Certains pourraient aller jusqu’à penser qu’il s’agit là d’une nouvelle. Cependant, il y a bien une distribution de personnages en avant de la pièce et l’indication que justement le récit peut donner lieu à des dialogues, d’autant qu’à diverses reprises, le texte amorce explicitement ce système dialogique comme le montrent quelques exemples : c’est de Yat Sum dont parle Sze Yin (p. 24) ; une page plus loin : Lin Lin dit : je n’ai pas aimé ton attitude ou encore le passage où les personnages commentent des chansons au karaoké.
On pourrait également appréhender Le Poisson rouge de Berlin comme un monologue intérieur du personnage masculin où les choses se disent dans la tête parce qu’il est perdu, de nulle part, toujours en voyage, qu’il ne maîtrise pas parfaitement ses mouvements du cœur : Voilà ce que Sze Yin dit dans sa tête à Lin Lin (p. 66)

Cette liberté de saisir le texte passe par sa dimension polyglotte que la traduction ne peut pas évidemment rendre totalement. Les personnages originaires de Chine s’expriment en mandarin et les gens de Hong-Kong en cantonnais. L’auteur ainsi renvoie à une réalité linguistique chinoise mais sans doute davantage à un écran existentiel impossible à vaincre entre Lin Lin et son amant Sze Yin. Une troisième langue « troue » le texte ; il s’agit de l’anglais en italiques, du monde contemporain des technologies numériques, des réseaux sociaux (open relationship, Long D, Whatsapp…, langue à la fois universelle (parlée bien sûr à Hong-Kong) mais aussi comme déshumanisée).

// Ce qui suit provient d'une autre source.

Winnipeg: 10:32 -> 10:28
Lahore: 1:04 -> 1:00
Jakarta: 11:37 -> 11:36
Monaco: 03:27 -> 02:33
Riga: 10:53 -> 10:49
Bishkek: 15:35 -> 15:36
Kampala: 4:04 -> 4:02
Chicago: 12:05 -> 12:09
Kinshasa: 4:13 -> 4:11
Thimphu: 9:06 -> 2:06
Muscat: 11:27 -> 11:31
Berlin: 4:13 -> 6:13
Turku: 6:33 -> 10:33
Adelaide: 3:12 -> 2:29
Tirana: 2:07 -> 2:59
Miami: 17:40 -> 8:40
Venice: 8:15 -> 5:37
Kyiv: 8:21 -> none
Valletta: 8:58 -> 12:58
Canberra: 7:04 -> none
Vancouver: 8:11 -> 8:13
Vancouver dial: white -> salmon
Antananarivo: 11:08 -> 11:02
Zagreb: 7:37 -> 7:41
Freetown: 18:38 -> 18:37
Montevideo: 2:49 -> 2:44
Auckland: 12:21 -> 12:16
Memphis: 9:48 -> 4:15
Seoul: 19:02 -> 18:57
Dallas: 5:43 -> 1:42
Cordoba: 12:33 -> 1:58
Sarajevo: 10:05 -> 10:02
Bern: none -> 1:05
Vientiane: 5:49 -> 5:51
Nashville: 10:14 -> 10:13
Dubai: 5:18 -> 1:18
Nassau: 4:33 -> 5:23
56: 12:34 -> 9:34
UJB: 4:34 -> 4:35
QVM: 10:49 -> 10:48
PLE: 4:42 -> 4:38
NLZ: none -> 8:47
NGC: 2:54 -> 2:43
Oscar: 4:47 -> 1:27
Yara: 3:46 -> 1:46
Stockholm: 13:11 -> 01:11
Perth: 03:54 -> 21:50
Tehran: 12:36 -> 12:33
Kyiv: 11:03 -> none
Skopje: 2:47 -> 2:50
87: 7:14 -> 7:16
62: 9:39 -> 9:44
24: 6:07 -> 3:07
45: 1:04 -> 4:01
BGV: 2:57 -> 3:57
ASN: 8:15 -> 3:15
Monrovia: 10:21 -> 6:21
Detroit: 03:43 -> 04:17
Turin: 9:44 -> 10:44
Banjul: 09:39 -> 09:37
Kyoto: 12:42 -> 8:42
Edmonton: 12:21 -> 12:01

L’amour dont il est question est celui justement de l’éloignement permanent. Les deux amants chinois se rencontrent à Berlin, s’éloignent pour des raisons d’abord professionnelles, tentant de faire vivre encore désir et sentiment par le biais de Skype, et autres textos mais en vain. Le lien entre Sze Yin et son amie de lycée, Yat Sum, lui aussi se vit dans la distance, le départ.
Peut être que seules les chansons parviennent à dire cette profonde mélancolie amoureuse, à l’image de la célèbre chanson américaine Five hundred Miles que l’on entend à la fin de la pièce. Nous sommes toujours à 500 miles de l’Autre.

marie du crest

Pat To Yan, Le poisson rouge de Berlin, traduction du chinois de Hong- Kong de Sarah Oppenheim, Editions espaces 34, 2023, 80 p. – 15,00 €.

La pièce a donné lieu en France à une mise en espace d’Alexandra Tobelaim à Pont à Mousson en août 2023, dans le cadre de la Mousson d’été. Elle avait été créée par son auteur à Hong Kong.